Punjabi-Sikh poet Rupi Kaur has come a long way on a powerful journey. From rising to popularity on Instagram by sharing her poems to being named Writer of the Decade by the New Republic and becoming a New York Times Best-Selling author, Kaur has an inspiring story.
During her upbringing, Kaur was always interested in the art of writing. Reading and poetry have always been Kaur’s passions. When she was 5 years old, Kaur’s mother forced her to learn to paint as it was something to connect the two of them. While she was forced to learn, Kaur ended up exercising her creative ability by painting and drawing all the time. At age 10, Kaur learned English, and her love for reading grew as her choice of books expanded. She would read anything she could get her hands on. Growing up, she was exposed to poetry as her father would write Punjabi poetry to her mother while he was living in Japan, and Kaur and the rest of her family were settled in Ontario, Canada. Poetry was also an important part of Kaur’s religion and spirituality.
In school, Kaur started to find her voice after taking part in speech competitions. In her later years of school, she started writing and performing poetry. Kaur taught creative writing classes to high school and college students while she was still receiving education herself.
While she had already gained a humble following on Instagram from sharing her writing, Kaur shot into the spotlight after posting a self-portrait that depicted menstrual-blood-stained bed sheets and clothes. The photo was taken down by Instagram twice and Kaur took a stand, stating the fact that Instagram promoted sensual and revealing photos of women but censored a normal female experience. Instagram eventually brought back the image after Kaur’s arguments. This event is how Kaur gained 1.3 million followers.
A significant and reoccurring theme in Kaur’s writing is femininity and womanly experiences. In her first self-published book, Milk and Honey, the general theme is healing. In the collection of poems, Kaur writes about the abuse she and her mother endured from her father when she was a child. It was about her experience with toxic and abusive relationships, and eventually realizing that the toxic love she had always accepted kept her from loving herself and starting the process of healing. On page 152 of Milk and Honey, Kaur writes “It is part of the human experience to feel pain.”

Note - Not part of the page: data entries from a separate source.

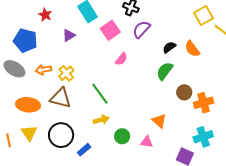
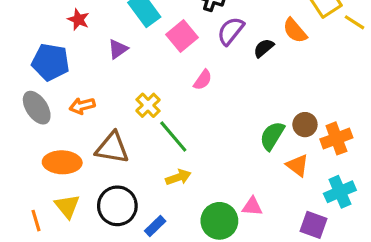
black semicircle: (169, 47) -> (264, 48), moved
orange semicircle: (192, 49) -> (295, 31), moved
gray ellipse: (14, 69) -> (37, 108), turned 30
green semicircle: (165, 71) -> (272, 136), moved
yellow cross: (66, 73) -> (148, 105), moved
orange triangle: (159, 121) -> (297, 165), moved
green circle: (122, 136) -> (219, 221), moved, size x1.5

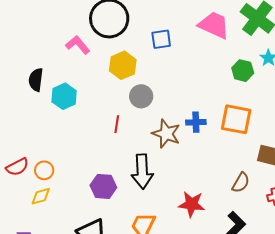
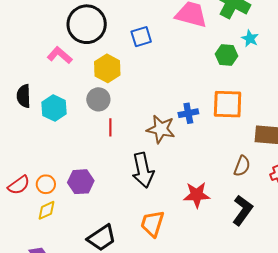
gray circle: (141, 96) -> (98, 99), moved
purple hexagon: (103, 186) -> (81, 182), moved

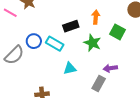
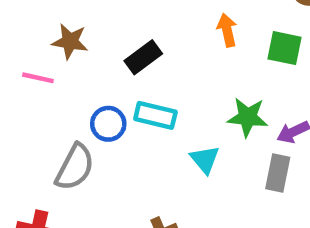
black rectangle: (71, 26) -> (143, 57), moved
green star: (92, 43) -> (248, 117), moved
cyan triangle: (70, 68) -> (205, 160), turned -40

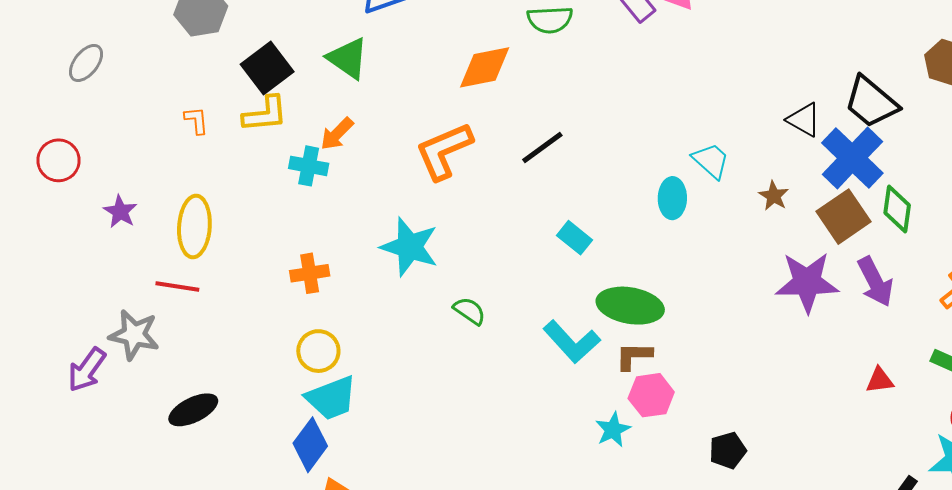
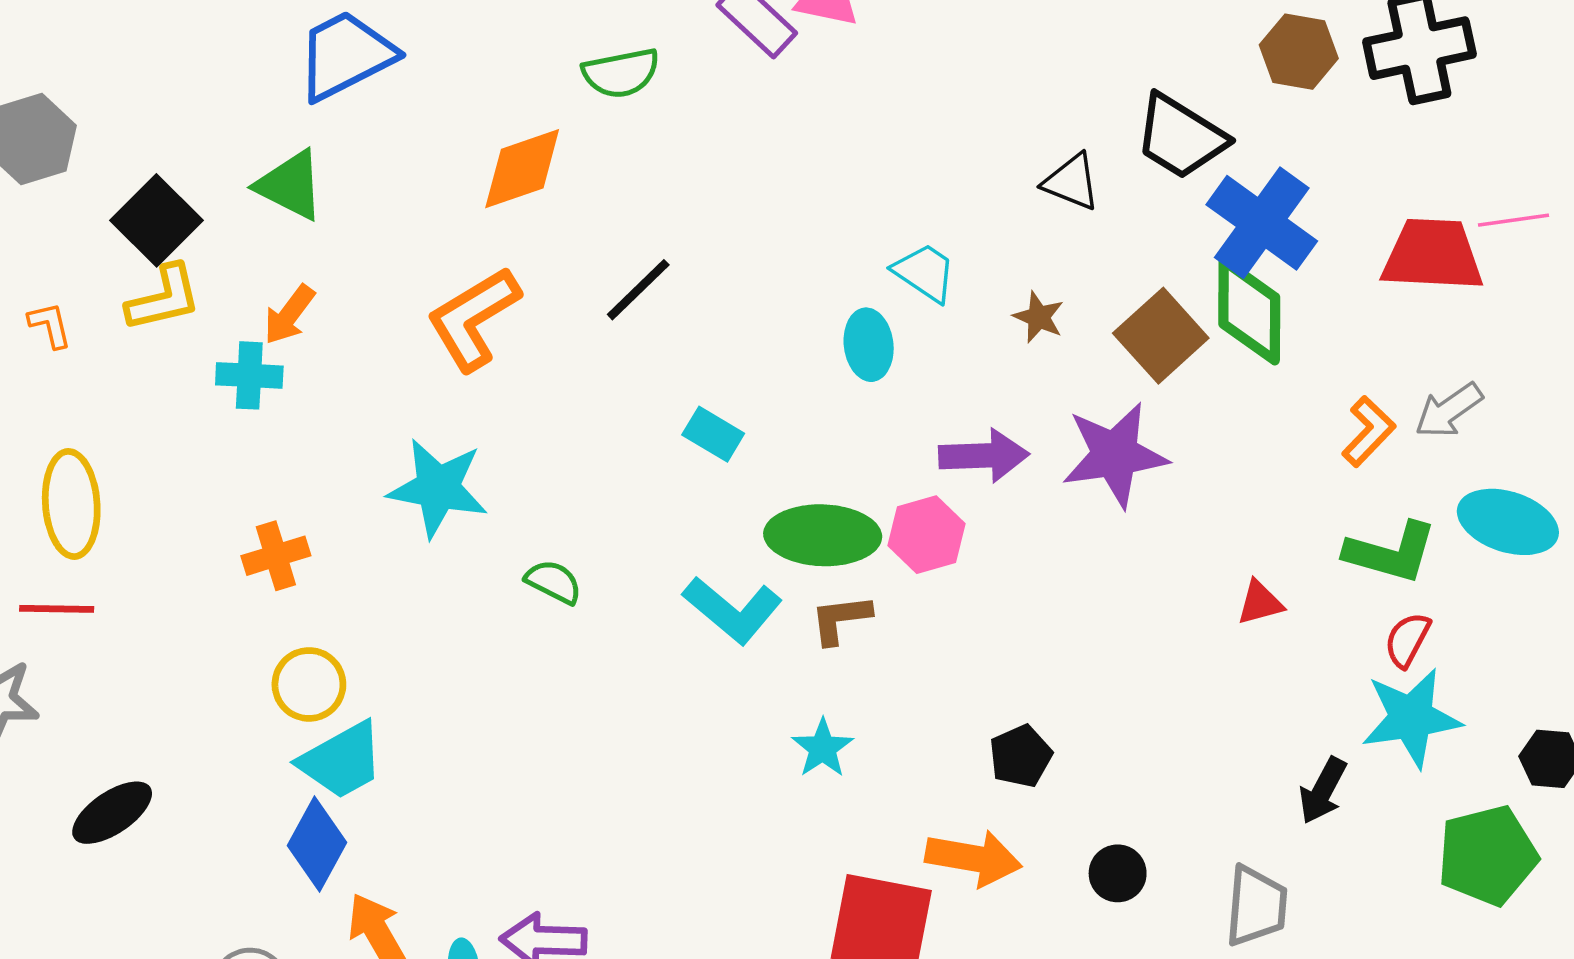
blue cross: (852, 158) -> (1262, 223), moved
green diamond: (897, 209) -> (1249, 311), size x1.4
purple arrow: (875, 282) -> (984, 456), moved, turned -57
pink hexagon: (651, 395) -> (926, 535), moved

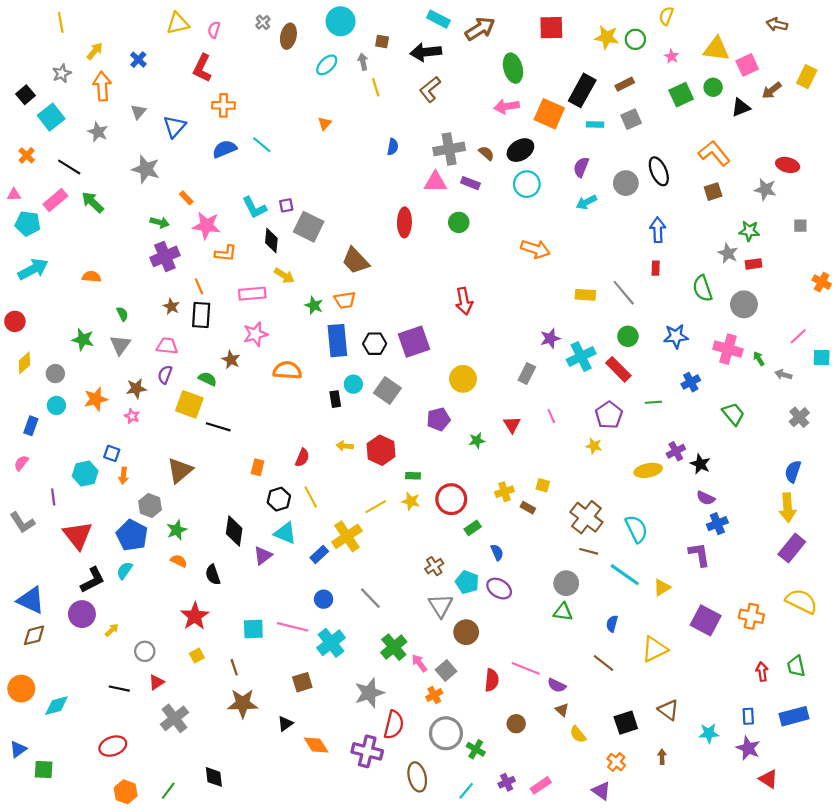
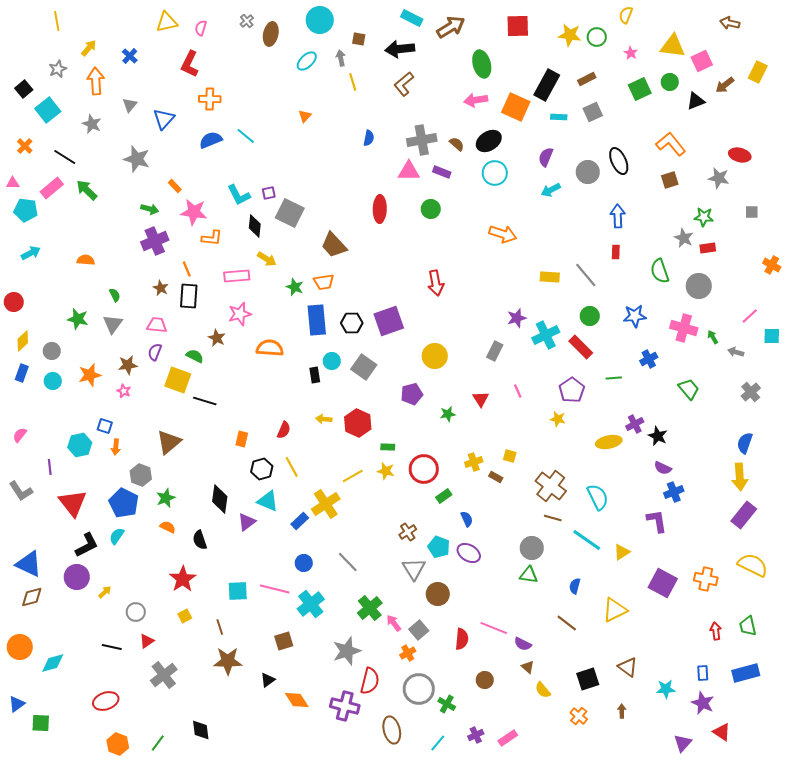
cyan arrow: (33, 269) -> (31, 253), size x0.7
blue rectangle: (31, 426) -> (22, 373), moved
purple triangle: (601, 791) -> (683, 743), moved, turned 36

Many readers didn’t enjoy Kaur’s lack of capitalized words and punctuation and stated that her writing was too simple and bland. However, Kaur received a staggering amount of love for the book and the next book in her collection, The Sun and Her Flowers, was published in 2017, three years after Milk and Honey hit the shelves. The Sun and Her Flowers explores topics such as heartbreak, loss, femininity, the body, immigration, and the depression that follows a breakup. Beautifully, Kaur explained that the title came to her without much thought. The book is a metaphor for how sunflowers “worship” the sun, they rise and follow it. There are many ways to interpret this in relation to the book. One possibility that the metaphor could mean is keeping yourself in an abusive relationship and believing it is love or staying with an abusive partner and doing what they want you to do, whatever that may be. Collectively, Milk and Honey and The Sun and Her Flowers have sold over 11 million copies.
Three years after The Sun and Her Flowers, Kaur published Home Body in 2020. The book follows similar themes to the other two collections. Depression, relationships, abuse, femininity, immigration, and more.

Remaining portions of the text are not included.